Here, the job is to give back every entry below unchanged, omitting pictures.

★ ★ ★ ★ ★ ★ ★

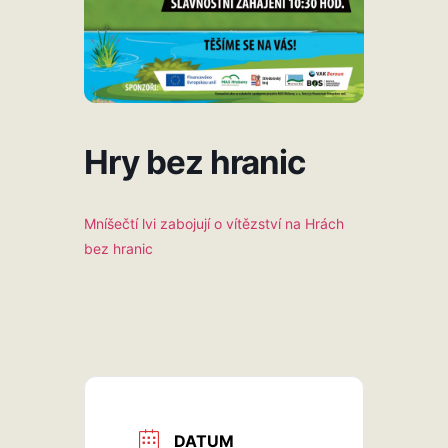
Hry bez hranic
Mníšečtí lvi zabojují o vítězství na Hrách
bez hranic
DATUM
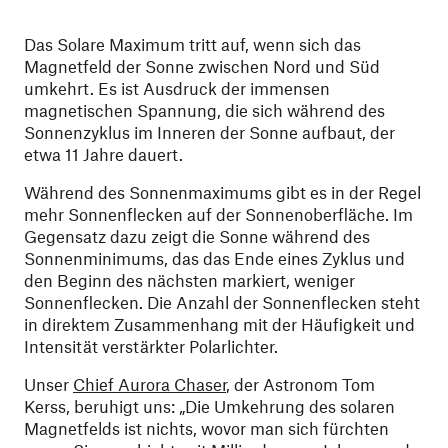
Das Solare Maximum tritt auf, wenn sich das
Magnetfeld der Sonne zwischen Nord und Süd
umkehrt. Es ist Ausdruck der immensen
magnetischen Spannung, die sich während des
Sonnenzyklus im Inneren der Sonne aufbaut, der
etwa 11 Jahre dauert.
Während des Sonnenmaximums gibt es in der Regel
mehr Sonnenflecken auf der Sonnenoberfläche. Im
Gegensatz dazu zeigt die Sonne während des
Sonnenminimums, das das Ende eines Zyklus und
den Beginn des nächsten markiert, weniger
Sonnenflecken. Die Anzahl der Sonnenflecken steht
in direktem Zusammenhang mit der Häufigkeit und
Intensität verstärkter Polarlichter.
Unser
Chief Aurora Chaser
, der Astronom Tom
Kerss, beruhigt uns: „Die Umkehrung des solaren
Magnetfelds ist nichts, wovor man sich fürchten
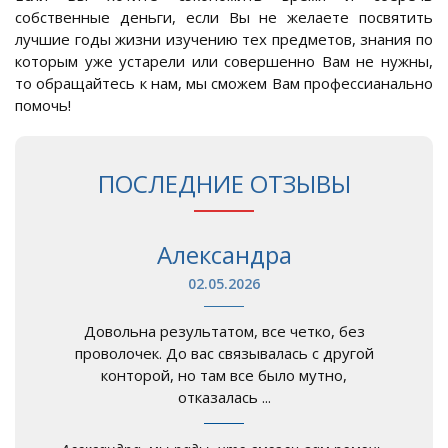
собственные деньги, если Вы не желаете посвятить
лучшие годы жизни изучению тех предметов, знания по
которым уже устарели или совершенно Вам не нужны,
то обращайтесь к нам, мы сможем Вам профессианально
помочь!
ПОСЛЕДНИЕ ОТЗЫВЫ
Александра
02.05.2026
Довольна результатом, все четко, без
проволочек. До вас связывалась с другой
конторой, но там все было мутно,
отказалась ...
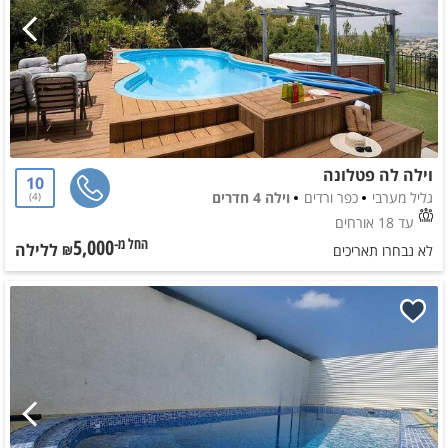
וילה לה פטלונה
10
גליל מערבי
כפר ורדים
וילה 4 חדרים
4
עד 18 אורחים
5,000
ללילה
החל מ-₪
לא נבחרו תאריכים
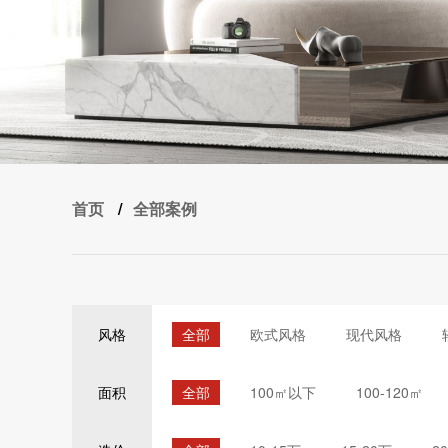
首页
/
全部案例
全部
欧式风格
现代风格
风格
全部
100㎡以下
100-120㎡
面积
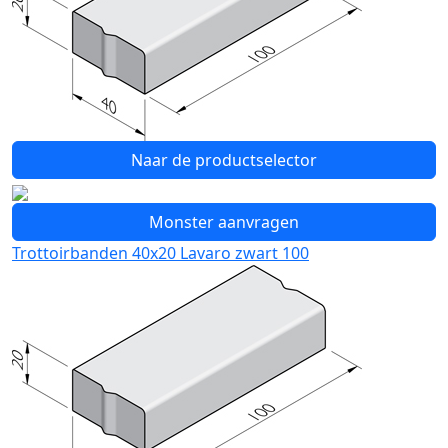
Naar de productselector
Monster aanvragen
Trottoirbanden 40x20 Lavaro zwart 100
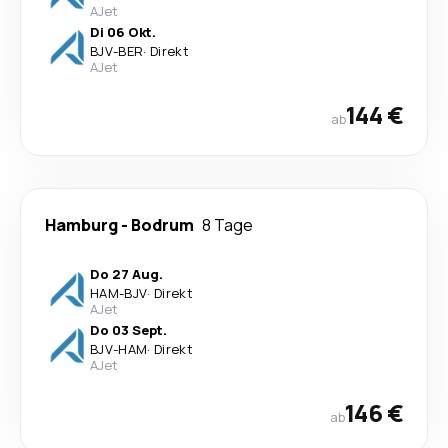
AJet
Di 06 Okt.
BJV
-
BER
·
Direkt
AJet
144 €
ab
Hamburg
-
Bodrum
8 Tage
Do 27 Aug.
HAM
-
BJV
·
Direkt
AJet
Do 03 Sept.
BJV
-
HAM
·
Direkt
AJet
146 €
ab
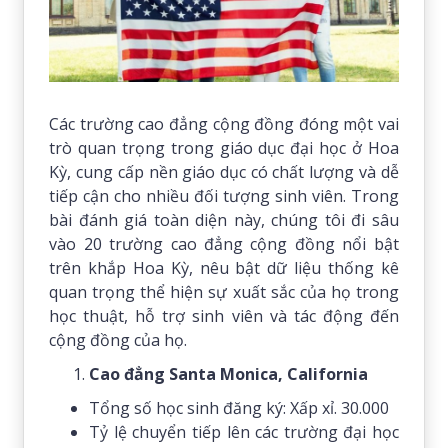
Các trường cao đẳng cộng đồng đóng một vai
trò quan trọng trong giáo dục đại học ở Hoa
Kỳ, cung cấp nền giáo dục có chất lượng và dễ
tiếp cận cho nhiều đối tượng sinh viên. Trong
bài đánh giá toàn diện này, chúng tôi đi sâu
vào 20 trường cao đẳng cộng đồng nổi bật
trên khắp Hoa Kỳ, nêu bật dữ liệu thống kê
quan trọng thể hiện sự xuất sắc của họ trong
học thuật, hỗ trợ sinh viên và tác động đến
cộng đồng của họ.
Cao đẳng Santa Monica, California
Tổng số học sinh đăng ký: Xấp xỉ. 30.000
Tỷ lệ chuyển tiếp lên các trường đại học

★ ★ ★ ★ ★ ★ ★

* **ANSWER FOR THIS EXERCISE**:
Hry bez hranic
Mníšečtí lvi zabojují o vítězství na Hrách
bez hranic
DATUM
Das Solare Maximum tritt auf, wenn sich das
Magnetfeld der Sonne zwischen Nord und Süd
umkehrt. Es ist Ausdruck der immensen
magnetischen Spannung, die sich während des
Sonnenzyklus im Inneren der Sonne aufbaut, der
etwa 11 Jahre dauert.
Während des Sonnenmaximums gibt es in der Regel
mehr Sonnenflecken auf der Sonnenoberfläche. Im
Gegensatz dazu zeigt die Sonne während des
Sonnenminimums, das das Ende eines Zyklus und
den Beginn des nächsten markiert, weniger
Sonnenflecken. Die Anzahl der Sonnenflecken steht
in direktem Zusammenhang mit der Häufigkeit und
Intensität verstärkter Polarlichter.
Unser
Chief Aurora Chaser
, der Astronom Tom
Kerss, beruhigt uns: „Die Umkehrung des solaren
Magnetfelds ist nichts, wovor man sich fürchten
собственные деньги, если Вы не желаете посвятить
лучшие годы жизни изучению тех предметов, знания по
которым уже устарели или совершенно Вам не нужны,
то обращайтесь к нам, мы сможем Вам профессианально
помочь!
ПОСЛЕДНИЕ ОТЗЫВЫ
Александра
02.05.2026
Довольна результатом, все четко, без
проволочек. До вас связывалась с другой
конторой, но там все было мутно,
отказалась ...
וילה לה פטלונה
10
גליל מערבי
כפר ורדים
וילה 4 חדרים
4
עד 18 אורחים
5,000
ללילה
החל מ-₪
לא נבחרו תאריכים
首页
/
全部案例
全部
欧式风格
现代风格
风格
全部
100㎡以下
100-120㎡
面积
Naar de productselector
Monster aanvragen
Trottoirbanden 40x20 Lavaro zwart 100
AJet
Di 06 Okt.
BJV
-
BER
·
Direkt
AJet
144 €
ab
Hamburg
-
Bodrum
8 Tage
Do 27 Aug.
HAM
-
BJV
·
Direkt
AJet
Do 03 Sept.
BJV
-
HAM
·
Direkt
AJet
146 €
ab
Các trường cao đẳng cộng đồng đóng một vai
trò quan trọng trong giáo dục đại học ở Hoa
Kỳ, cung cấp nền giáo dục có chất lượng và dễ
tiếp cận cho nhiều đối tượng sinh viên. Trong
bài đánh giá toàn diện này, chúng tôi đi sâu
vào 20 trường cao đẳng cộng đồng nổi bật
trên khắp Hoa Kỳ, nêu bật dữ liệu thống kê
quan trọng thể hiện sự xuất sắc của họ trong
học thuật, hỗ trợ sinh viên và tác động đến
cộng đồng của họ.
Cao đẳng Santa Monica, California
Tổng số học sinh đăng ký: Xấp xỉ. 30.000
Tỷ lệ chuyển tiếp lên các trường đại học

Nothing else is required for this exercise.